Fernandez presented the conclusions of a government investigation of Papel Prensa's history and economic activities — some 23,000 pages in all, stacked in large piles on a table beside her podium — and said her human rights secretary would send it to the justice system for consideration of rights charges against owners of the two media companies.

She further said she would propose legislation declaring newsprint supply to be a matter of national interest, subject to government regulation that guarantees equal and fair distribution to all of Argentina's newspapers. Papel Prensa sells newsprint to more than 130 clients across the country.

And she said the executive branch would invest to develop enough newsprint domestically to supply all the country's needs. "This product should not be imported," she said.

Since the 1976-83 dictatorship, Papel Prensa has been jointly owned in roughly three equal shares between Clarin, La Nacion and Argentina's government — now Fernandez's leftist administration that is pushing prosecutions of crimes against humanity committed by the military junta.

Human rights groups, which have a prominent role in the government, accuse La Nacion and Clarin of being conspicuously silent about "dirty war" crimes committed against leftists and other opponents of the dictatorship.

Fernandez said the newspapers obtained Papel Prensa through a forced sale in 1976 at a time when the military junta was doing all it could to destroy the company's owner, David Graiver, a prominent banker who was secretly supporting the leftist Montonero guerrillas at the time.
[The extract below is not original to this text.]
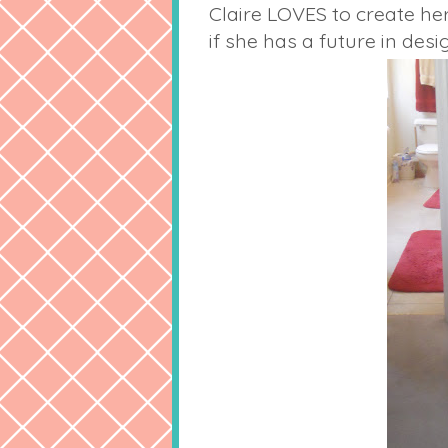
Claire LOVES to create he
if she has a future in desig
Graiver died in a suspicious plane crash, sending his company into bankruptcy and leaving his widow, Lidia Papaleo, and parents to face the dictators.

"And five days after she signed (the papers selling the company), she was detained. And during her detention, she was raped, tortured, beaten in the head. The same luck was suffered by her in-laws and other members of their company," the president said. "They had been forced to sell — and their detention was delayed so that the buyers could claim they obtained the company in good faith."

The owners of La Nacion and Clarin denied participating in any crime against humanity, saying that Papaleo freely sold the company to emerge from bankruptcy before beginning her long jail term and that she never formally alleged any forced sale or fraud after Argentina recovered its democracy.

"Never, in 27 years of democracy, has Papel Prensa faced an administrative or judicial question about its origin," they said in a joint statement earlier Tuesday.

After Fernandez's broadcast, Clarin ran a headline quoting an opposition lawmaker as saying "Today the government crossed the line between democracy and authoritarianism." A headline in La Nacion declared: "The President wants an official press."

The brother of Graiver's widow said that she did not plan to comment Tuesday, but that she supports the allegation the newspaper groups conspired with the junta to seize the company. Osvaldo Papaleo said in a radio interviews that his sister hadn't come forward previously out of fear and feels this is the first government to promise her protection.

Attorney Alberto Gonzalez Arzac, who helped prepare the report displayed by Fernandez, opened the national address by declaring that the Graivers "suffered death threats, illegal pressure, kidnappings, illegal detention in clandestine places, the seizure of their property and torture."

"It has been conclusively verified that the newspapers acted illegally as participants in the transfer of stock, and shows that the truth about Papel Prensa has surfaced in an undeniable manner," he said.